This week’s topic is Flipped Classroom. I’ve been toying around with the idea of flipping some of my lectures for my high school Anatomy and Physiology course.
First, a little background. Currently, each new unit is introduced via content-heavy PowerPoints on day 1. Sometimes, day 2 is a continuation of the lecture. Days 3 and 4 are devoted to reinforcing concepts introduced through hands-on activities and/or games. Day 5 is review. Day 6 is test. So far, this layout has worked out well, but as I find that I am rushing through the lectures so I can have enough time for fun activities. I also realize that repetition is key to helping students learn this material. However, there’s currently not enough class time for me to go over the materials or to check for their understanding until review day.
I believe flipping my lectures will be helpful for my students. This way, students are to watch about 15 – 30 min of video for homework. In class, we can go over questions they have from the lectures, and spend more time on the activities to reinforce their learning.
Recently, a friend introduced me to Explain Everything App for the iPad. This seems like a fairly easy tool to narrate and annotate my lectures. I’m hoping to spend time this summer to flip my lectures in preparation for my Fall courses.
Back in the Fall, YouTube added the ability to post questions/polls into videos you’ve created. It’s in Beta testing, and it looks like the feature may have been removed recently. Thus, I’m super excited about the new Ed.Ted.com site. I can post my lectures on YouTube, then add questions using Ed.Ted.com – awesome!
The topic of Open Education is definitely on the burner in recent months. I’m a believer that education is a right for everyone – and everyone should have access to education. Open education resources such as iTunes U, Khan Academy, and MIT OpenCourseWare definitely allow increased access to higher education. However, as increasingly more information are being posted on the Internet, the inevitable discussion of intellectual property and fair use must come into play.

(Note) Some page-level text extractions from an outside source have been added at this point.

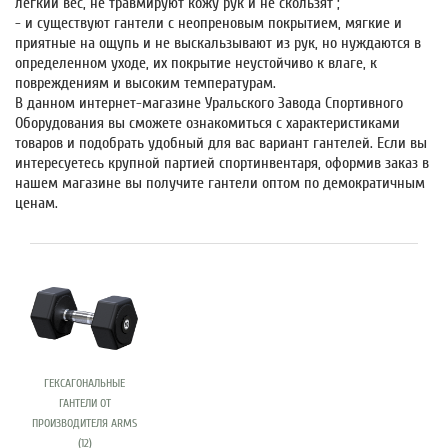
легкий вес, не травмируют кожу рук и не скользят ;
- и существуют гантели с неопреновым покрытием, мягкие и
приятные на ощупь и не выскальзывают из рук, но нуждаются в
определенном уходе, их покрытие неустойчиво к влаге, к
повреждениям и высоким температурам.
В данном интернет-магазине Уральского Завода Спортивного
Оборудования вы сможете ознакомиться с характеристиками
товаров и подобрать удобный для вас вариант гантелей. Если вы
интересуетесь крупной партией спортинвентаря, оформив заказ в
нашем магазине вы получите
гантели оптом
по демократичным
ценам.
ГЕКСАГОНАЛЬНЫЕ
ГАНТЕЛИ ОТ
ПРОИЗВОДИТЕЛЯ ARMS
(12)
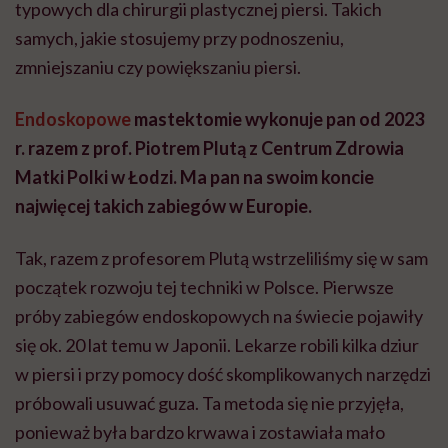
typowych dla chirurgii plastycznej piersi. Takich
samych, jakie stosujemy przy podnoszeniu,
zmniejszaniu czy powiększaniu piersi.
Endoskopowe
mastektomie wykonuje pan od 2023
r. razem z prof. Piotrem Plutą z Centrum Zdrowia
Matki Polki w Łodzi. Ma pan na swoim koncie
najwięcej takich zabiegów w Europie.
Tak, razem z profesorem Plutą wstrzeliliśmy się w sam
początek rozwoju tej techniki w Polsce. Pierwsze
próby zabiegów endoskopowych na świecie pojawiły
się ok. 20 lat temu w Japonii. Lekarze robili kilka dziur
w piersi i przy pomocy dość skomplikowanych narzędzi
próbowali usuwać guza. Ta metoda się nie przyjęła,
ponieważ była bardzo krwawa i zostawiała mało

As an educator, I hope that this increased access to education will result in innovation. But how do we foster innovation while suppressing plagiarism? This is where Creative Commons come into play. As more information is free and open for users to remix and recreate, we will be able to foster more innovation while still crediting the original sources.

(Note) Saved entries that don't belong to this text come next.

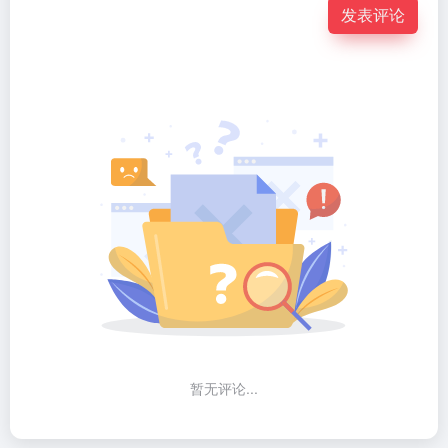
发表评论
暂无评论...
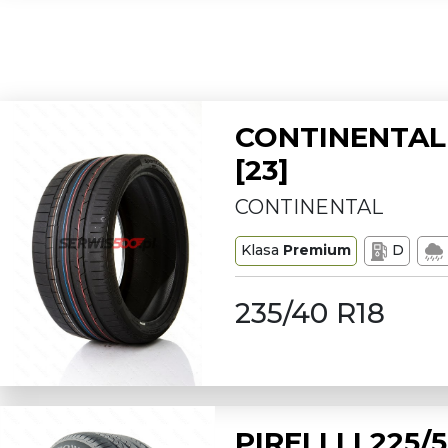
CONTINENTAL 
[23]
CONTINENTAL
Klasa
Premium
D
235/40 R18
PIRELLI L225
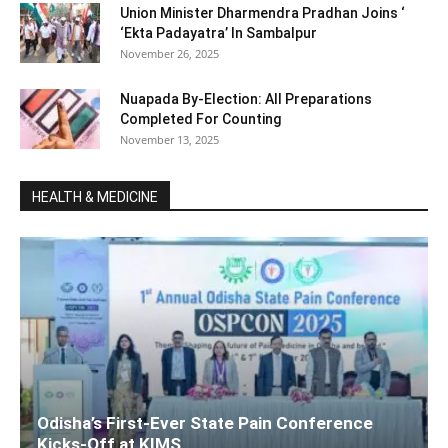
Union Minister Dharmendra Pradhan Joins ‘
‘Ekta Padayatra’ In Sambalpur
November 26, 2025
Nuapada By-Election: All Preparations
Completed For Counting
November 13, 2025
HEALTH & MEDICINE
Odisha’s First-Ever State Pain Conference
Kicks-Off at KIMS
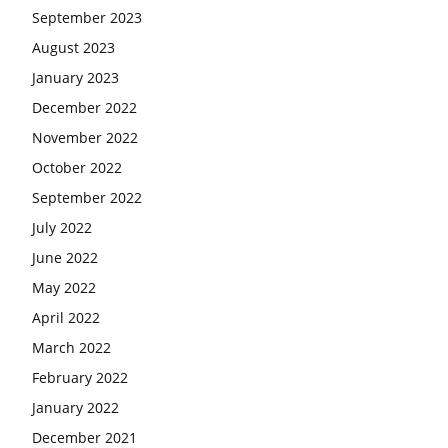
September 2023
August 2023
January 2023
December 2022
November 2022
October 2022
September 2022
July 2022
June 2022
May 2022
April 2022
March 2022
February 2022
January 2022
December 2021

I realize that many textbook publishers are struggling to find a balance in this digital age where users don’t want to pay a dime for content. I believe that publishers should charge a license fee for the school for the use of eBooks, but should not restrict how students use the content. Students should be free to create their own mashups and post it online – this is a way for students to show that they’ve internalized their learning and made it their own. However, if a student starts to distribute the said content for monetary gain, that would be wrong. It’s also our job as teachers to ensure that students are aware of the ethics and etiquettes involved when posting their own work online.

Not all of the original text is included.